In 2014, Maha summarized their history in a short
story and sent letters to all embassies in Beirut. Brazil was the only country
that opened the doors to them and months later issued them a stateless refugee
visa. A condition that gives them the same rights country residents have. A
certificate that states they exist, regardless of having a nationality or not.
In the case of Eddy, not any more: he was murdered, last year, during an
assault attempt in Belo Horizonte (capital of Minas Gerais state).
Even having suffered the consequences of the
violence that nowadays is spread all over the country, Maha dreams of the
Brazilian nationality. And it is wrapped in our flag that she celebrates her
brand new issued driving license and demonstrates her gratitude.
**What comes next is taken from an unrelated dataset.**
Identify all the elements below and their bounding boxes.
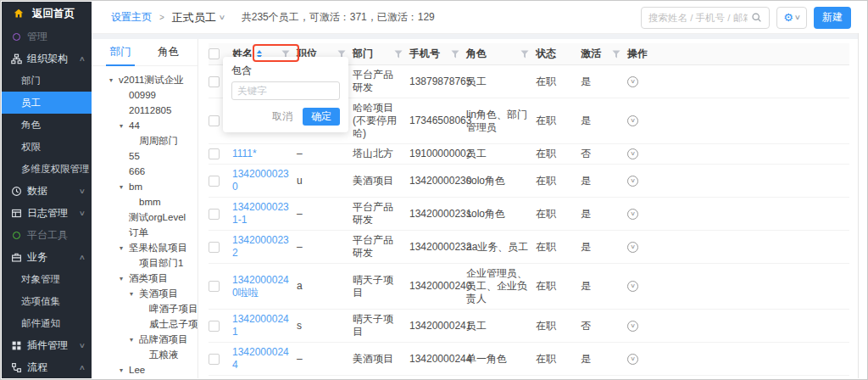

The gratitude for being welcome here, when all the
other countries closed their doors. The gratitude for the opportunity to start
a new life. The gratitude for existing legally. The gratitude for the
generosity of the family which hosted her, even without knowing her previously.
It is this generosity she reattributes and
multiplies through her activism in the #IBelong United Nations campaign against
statelessness in the world. Sharing her story in diverse fora, Maha does her
best to help the ten million stateless people spread all over the world.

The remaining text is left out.